Taiwanese businesses, mistaken for being Chinese, suffered most. Taipei claims at least 200 factories were looted or burned down in the riots. Around 3,000 Chinese workers subsequently fled Vietnam.
Two months after the riot, Formosa submitted an “unprecedented” request to the government for permission to build its own special economic zone in Vung Ang.
In addition to asking for its exclusive economic zone under the direct control of the central government, Formosa also called for a raft of safeguard measures for the steel sector and waivers on import duties for equipment and raw materials.
On top of that, the Taiwanese firm asked that the government grant it land-use rights to a large area of the Vung Ang Economic Zone so it can build infrastructure and housing facilities to accommodate its 15,000-strong staff and their relatives, most of whom are Chinese.
The request was turned down. Vietnam’s current regulations do not allow such special treatment for foreign investors according to comments made by Nguyen Van Nen, Minister and Chairman of the Government Office, during a press briefing on July 1.
The rejection came at a time when the government is making great strides in restoring foreign investor confidence after anti-China riots shut down three industrial parks in mid-May.
But on July 3, Formosa received permission from the Ha Tinh provincial government to build the shrine, which it said would allow employees to pray to “the wandering souls whose graves were lost.”
In Vietnamese and Chinese culture, individuals who are killed far from home (particularly those who die violent deaths) have a tendency to wander among the living rather than pass into the spirit world. These ghosts are called 'hungry souls' because it is believed that they do not enjoy regular offerings of food and other amenities traditionally laid out on family alters in the home.

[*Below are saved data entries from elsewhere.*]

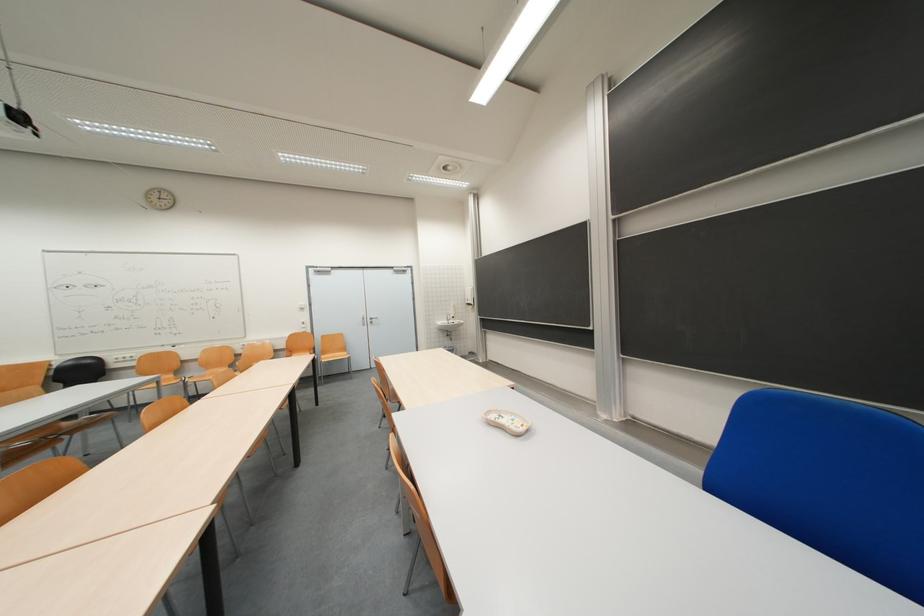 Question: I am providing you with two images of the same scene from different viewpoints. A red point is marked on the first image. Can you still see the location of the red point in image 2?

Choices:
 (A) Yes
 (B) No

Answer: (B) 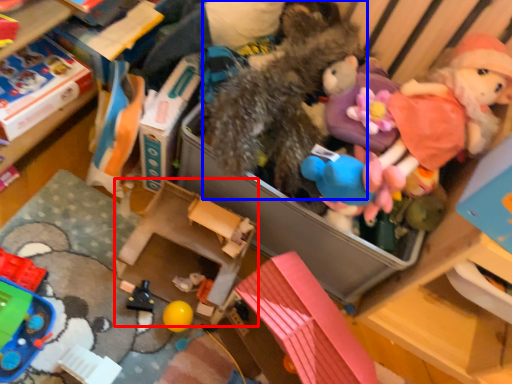 Question: Which of the following is the closest to the observer, storage box (highlighted by a red box) or toy (highlighted by a blue box)?

Choices:
 (A) storage box
 (B) toy

Answer: (B) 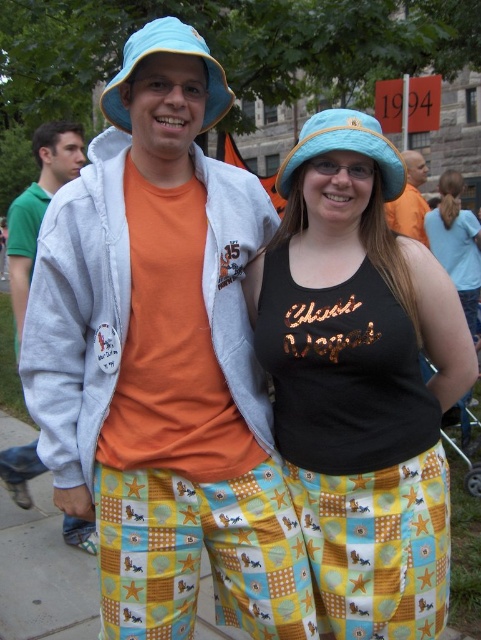 What are the coordinates of the matte blue hat at center?

The coordinates of the matte blue hat at center are at point (361,380).

You are a photographer trying to capture a candid shot of the orange cotton shirt at left and the matte blue fabric hat at center. Your camera has a maximum focus range of 2.5 meters. Can you capture both subjects in focus without moving closer?

The distance between the orange cotton shirt at left and the matte blue fabric hat at center is 2.63 meters, which exceeds the camera maximum focus range of 2.5 meters. Therefore, you cannot capture both subjects in focus without moving closer.

You are a photographer at the event and want to capture both the matte blue fabric bucket hat at upper center and the matte blue fabric hat at center in a single shot. However, you notice that one hat is blocking the view of the other. Which hat is being obscured by the other?

The matte blue fabric bucket hat at upper center is positioned under the matte blue fabric hat at center, so it is obscured by the matte blue fabric hat at center. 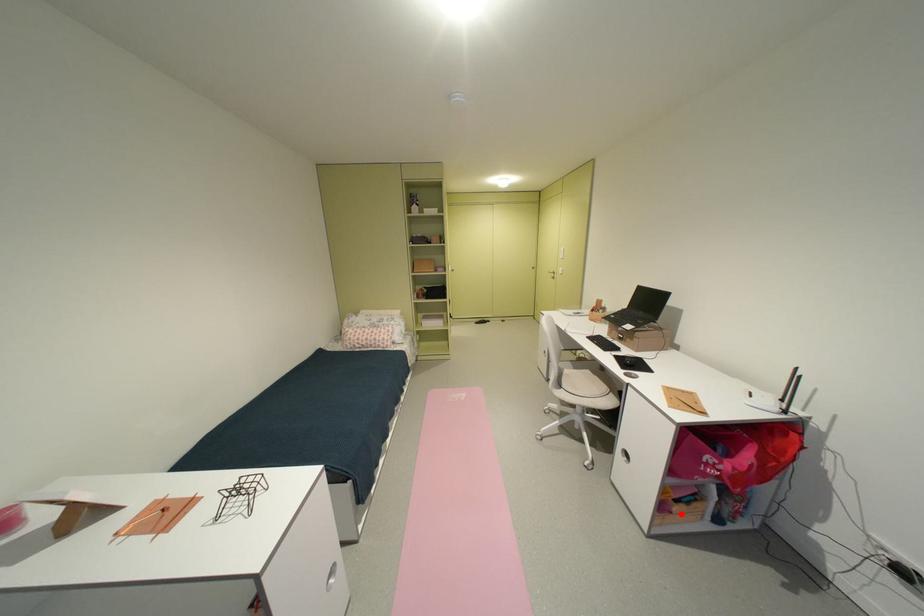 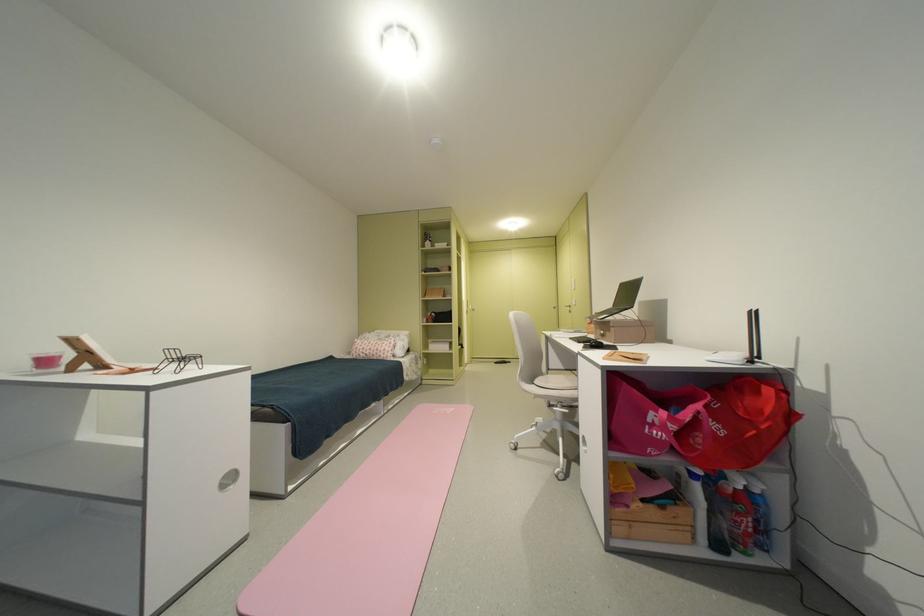 Find the pixel in the second image that matches the highlighted location in the first image.

(638, 508) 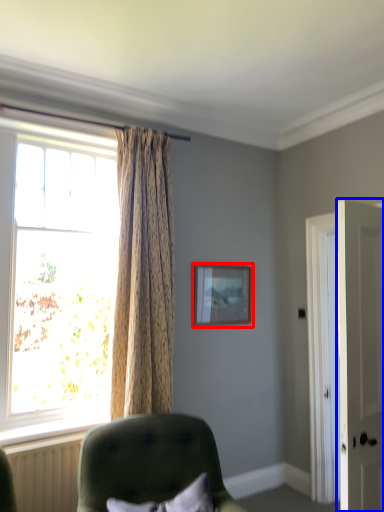 Question: Which of the following is the closest to the observer, picture frame (highlighted by a red box) or door (highlighted by a blue box)?

Choices:
 (A) picture frame
 (B) door

Answer: (B) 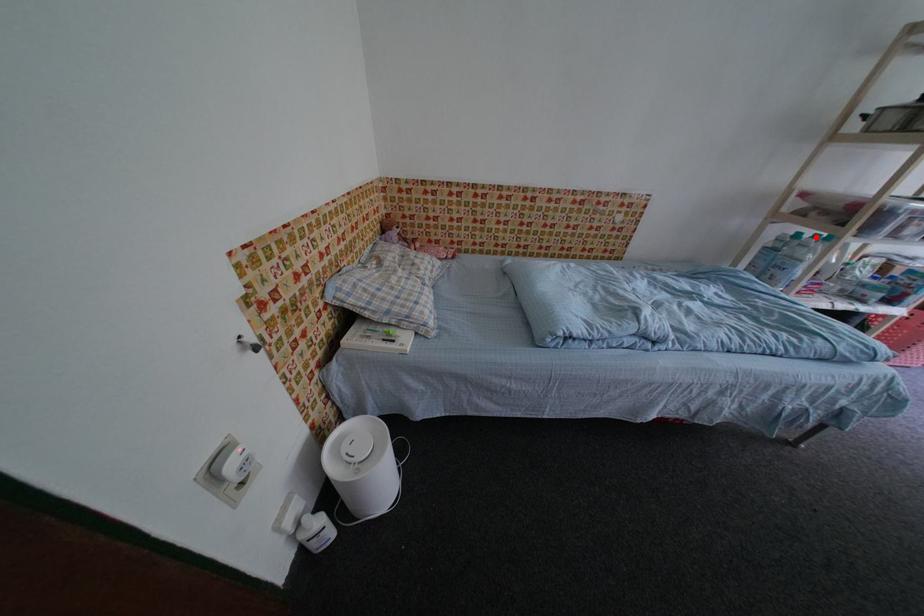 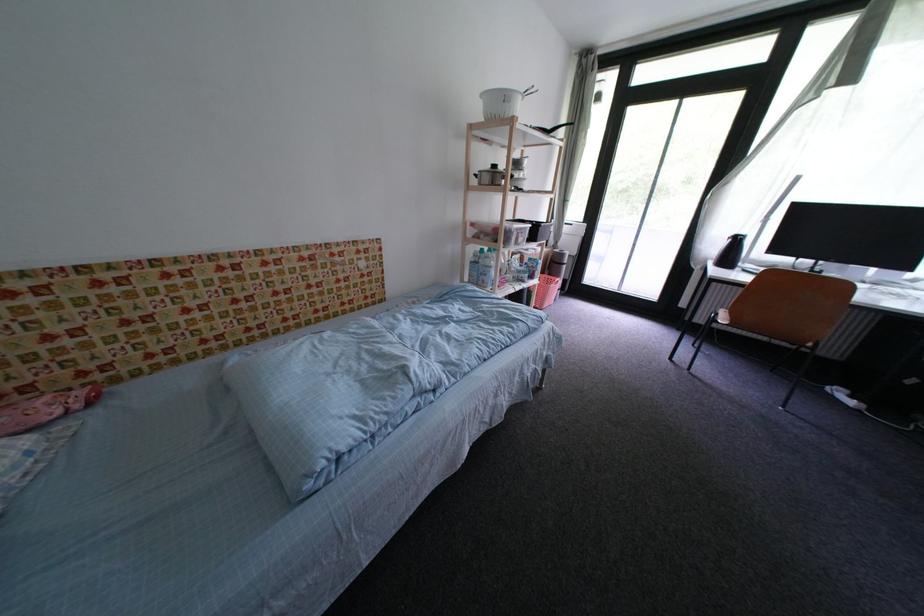 The point at the highlighted location is marked in the first image. Where is the corresponding point in the second image?

(493, 252) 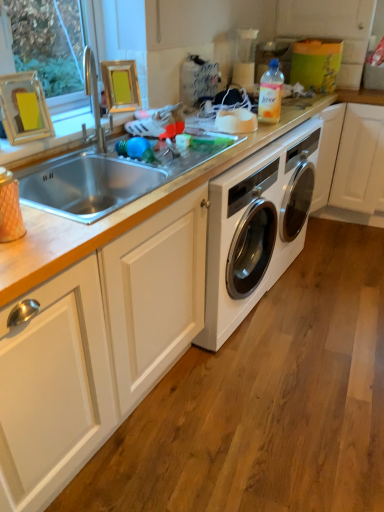 Where is `white glossy washing machine at center`? The image size is (384, 512). white glossy washing machine at center is located at coordinates (256, 228).

Describe the element at coordinates (86, 187) in the screenshot. I see `silver metallic sink at upper left` at that location.

This screenshot has height=512, width=384. I want to click on white matte cabinet at center, so click(x=95, y=348).

Would you say silver metallic sink at upper left is inside or outside white matte cabinet at center?

silver metallic sink at upper left exists outside the volume of white matte cabinet at center.

Between silver metallic sink at upper left and white matte cabinet at center, which one appears on the left side from the viewer's perspective?

Positioned to the left is silver metallic sink at upper left.

Is silver metallic sink at upper left oriented away from white matte cabinet at center?

No, silver metallic sink at upper left's orientation is not away from white matte cabinet at center.

Consider the image. Is silver metallic sink at upper left looking in the opposite direction of white glossy washing machine at center?

silver metallic sink at upper left is not turned away from white glossy washing machine at center.

Considering the sizes of silver metallic sink at upper left and white glossy washing machine at center in the image, is silver metallic sink at upper left taller or shorter than white glossy washing machine at center?

In the image, silver metallic sink at upper left appears to be shorter than white glossy washing machine at center.

Is silver metallic sink at upper left bigger or smaller than white glossy washing machine at center?

silver metallic sink at upper left is smaller than white glossy washing machine at center.

Is silver metallic sink at upper left at the right side of white glossy washing machine at center?

In fact, silver metallic sink at upper left is to the left of white glossy washing machine at center.

Do you think silver metallic sink at upper left is within translucent plastic bottle at upper right, or outside of it?

silver metallic sink at upper left is not inside translucent plastic bottle at upper right, it's outside.

Is silver metallic sink at upper left taller than translucent plastic bottle at upper right?

Indeed, silver metallic sink at upper left has a greater height compared to translucent plastic bottle at upper right.

Between point (45, 192) and point (267, 114), which one is positioned behind?

The point (267, 114) is behind.

Is silver metallic sink at upper left thinner than translucent plastic bottle at upper right?

Incorrect, the width of silver metallic sink at upper left is not less than that of translucent plastic bottle at upper right.

Considering the relative positions of white glossy washing machine at center and translucent plastic bottle at upper right in the image provided, is white glossy washing machine at center to the right of translucent plastic bottle at upper right from the viewer's perspective?

Incorrect, white glossy washing machine at center is not on the right side of translucent plastic bottle at upper right.

Looking at this image, is white glossy washing machine at center aimed at translucent plastic bottle at upper right?

No, white glossy washing machine at center is not facing towards translucent plastic bottle at upper right.

From a real-world perspective, which is physically above, white glossy washing machine at center or translucent plastic bottle at upper right?

translucent plastic bottle at upper right is physically above.

From the image's perspective, does white glossy washing machine at center appear lower than translucent plastic bottle at upper right?

Yes.

Is white matte cabinet at center looking in the opposite direction of translucent plastic bottle at upper right?

white matte cabinet at center does not have its back to translucent plastic bottle at upper right.

Locate an element on the screen. This screenshot has width=384, height=512. bottle that appears behind the white matte cabinet at center is located at coordinates (270, 93).

Does white matte cabinet at center come in front of translucent plastic bottle at upper right?

Yes.

In terms of width, does white matte cabinet at center look wider or thinner when compared to white glossy washing machine at center?

Considering their sizes, white matte cabinet at center looks broader than white glossy washing machine at center.

Who is smaller, white matte cabinet at center or white glossy washing machine at center?

white matte cabinet at center is smaller.

Is white matte cabinet at center oriented towards white glossy washing machine at center?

The Formosa Ha Tinh Steel Corporation, a unit of Formosa Plastics Group, was in the process of building a huge steel complex in Vung Ang when the deadly riot broke out.
The Formosa plant is to be the largest steel mill in Southeast Asia once the construction is completed. It is also one of the biggest foreign direct investment projects in Vietnam.
Formosa Plastics Group said on Monday it will receive $2.39 million in compensation from the Vietnamese government and a Vietnamese insurance firm for damages incurred during anti-China protests, according to a Reuters report.
Analysts say Vietnam still desperately needs foreign investment to boost growth but at the same time must be careful not to hand over too much power to businesses.
While foreign direct investment is important to economic growth and development in any country, these analysts say no government can allow itself to be held hostage by any one company.